I have dealt with the points raised in particular by my noble friend Lord McColl. I am aware that other points were raised. As I said when we discussed previous amendments, we will reflect on those points very carefully. I am sure that my noble friend Lord McColl, who accurately anticipated my response to his amendment, will probably tell us that he wants to revisit this issue later in our proceedings—which of course is his right. Perhaps in the interim we could have more discussions about how we can ensure that these child trafficking advocates work in the best way possible. We might also be able to share some interim findings from the trial that started in September, which would help inform the debate. With those assurances, I ask the noble Lord to consider withdrawing his amendment.
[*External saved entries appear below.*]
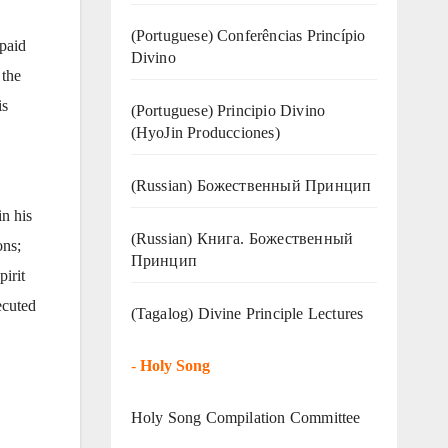
(Portuguese) Conferências Princípio
paid
Divino
 the
is
(Portuguese) Principio Divino
(
HyoJin Producciones
)
(Russian) Божественный Принцип
n his
(Russian) Книга. Божественный
ons;
Принцип
pirit
ecuted
(Tagalog) Divine Principle Lectures
-
Holy Song
Holy Song Compilation Committee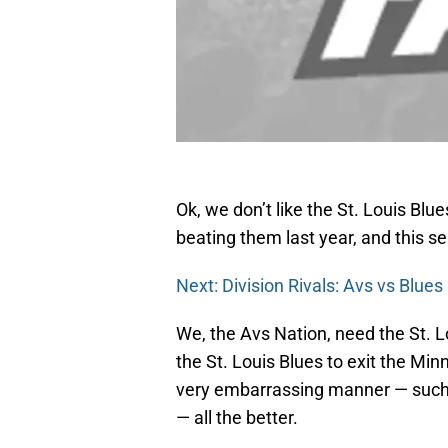
Ok, we don’t like the St. Louis Blu
beating them last year, and this s
Next: Division Rivals: Avs vs Blues
We, the Avs Nation, need the St. L
the St. Louis Blues to exit the Minn
very embarrassing manner — such
— all the better.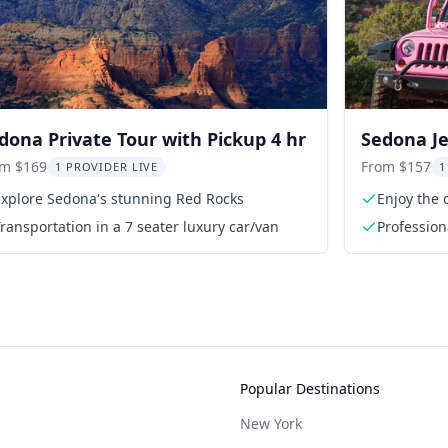
dona Private Tour with Pickup 4 hr
Sedona Je
om $169
From $157
1 PROVIDER LIVE
1
Explore Sedona's stunning Red Rocks
Enjoy the 
ransportation in a 7 seater luxury car/van
Profession
Popular Destinations
New York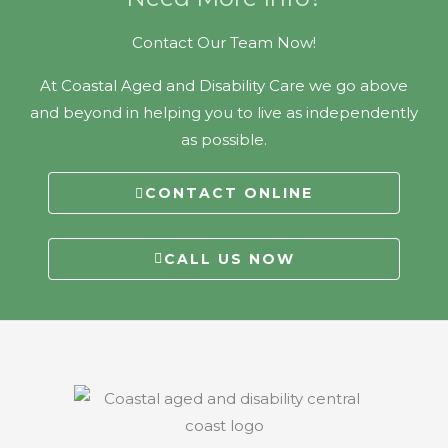
Contact Our Team Now!
At Coastal Aged and Disability Care we go above
and beyond in helping you to live as independently
as possible.
CONTACT ONLINE
CALL US NOW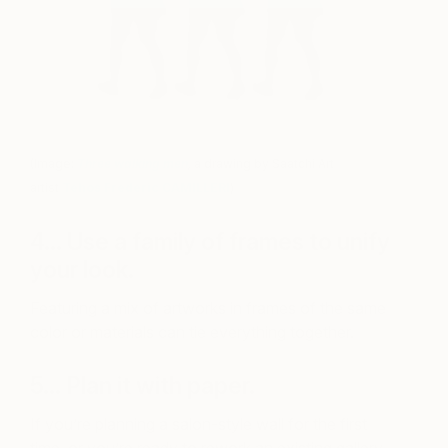
(Image:
Three walking men
,
a drawing by Saatchi Art
artist
Tehos Frederic CAMILLERI
)
4… Use a family of frames to unify
your look.
Featuring a mix of artworks in frames of the same
color or materials can tie everything together.
5… Plan it with paper.
If you’re planning a salon-style wall for the first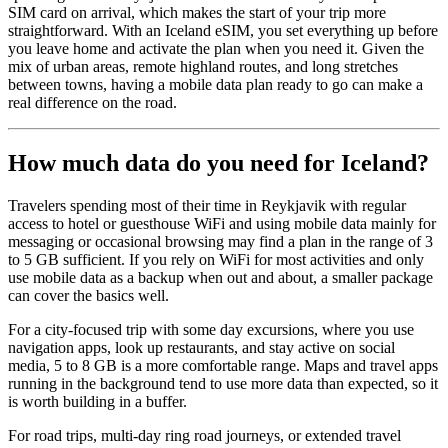
SIM card on arrival, which makes the start of your trip more
straightforward. With an Iceland eSIM, you set everything up before
you leave home and activate the plan when you need it. Given the
mix of urban areas, remote highland routes, and long stretches
between towns, having a mobile data plan ready to go can make a
real difference on the road.
How much data do you need for Iceland?
Travelers spending most of their time in Reykjavik with regular
access to hotel or guesthouse WiFi and using mobile data mainly for
messaging or occasional browsing may find a plan in the range of 3
to 5 GB sufficient. If you rely on WiFi for most activities and only
use mobile data as a backup when out and about, a smaller package
can cover the basics well.
For a city-focused trip with some day excursions, where you use
navigation apps, look up restaurants, and stay active on social
media, 5 to 8 GB is a more comfortable range. Maps and travel apps
running in the background tend to use more data than expected, so it
is worth building in a buffer.
For road trips, multi-day ring road journeys, or extended travel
My Lords, Amendment 86M, tabled by the noble Lord, Lord McColl, is important in its own right and I am happy to support it. The amendment includes a period for reflection and recovery, which will be particularly helpful to overseas domestic workers who have been exploited or abused and who may have little or no English. I believe the amendment could be a ladder by which these overseas domestic workers in England, and particularly in London, could have access to legal aid and due process in civil cases as provided for by the Government’s Amendment 85, which was accepted earlier. In particular, if applications on behalf of aggrieved persons could be made by NGOs and law centres, the thing might be made to work and it would help those who particularly need it. For years we have seen bad and vicious employers enjoying a large measure of impunity. This must be ended. The amendment seems to agree with the Government’s stated wish to improve protection for victims.
My Lords, I would like to be associated with the remarks from my noble friend Lady Cox concerning the potential gaps that people could fall through and her remarks and questions about the national referral mechanism and legal representation for those who are caught up in trafficking.
I particularly support Amendment 86J, moved by the noble Baroness, Lady Hamwee, and Amendment 86M, tabled by the noble Lord, Lord McColl. There is a link between these amendments because the noble Baroness quite rightly identifies those who may have been psychologically traumatised by their experiences. She rightly said that people could be extremely vulnerable and very badly damaged. Any of us who have met people who have been trafficked know that that must be true. If people have been concealed in a vehicle, smuggled into the country and exploited in the ways that have been described in speech after speech in Committee, these grotesque experiences will have maimed them psychologically. Hence it is important that there should be some psychological assessment and support for people who may be suffering from acute trauma and mental illness of one kind or another—something that is always neglected anyway in the National Health Service for our own citizens, let alone for people who have come through these kinds of experiences.
The noble Baroness, Lady Hamwee, is right to say that people should be assessed psychologically during the investigation of the offence. That theme is picked up in Amendment 86M, in subsection (6)(c) of the proposed new clause, where the noble Lord, Lord McColl, would make provision,
“to assist victims in their physical, psychological and social recovery”—
a point returned to in proposed new subsection (10)(c) with,
“medical treatment, including psychological assistance”.
This is a recurring theme in these two amendments and I am surprised that provision is not being mandated anyway by the Bill and wonder whether it is not possible to do what the noble Baroness and the noble Lord have argued for. What do the Government intend to do to safeguard people who may be suffering from mental illness and who may have been traumatised through their experiences?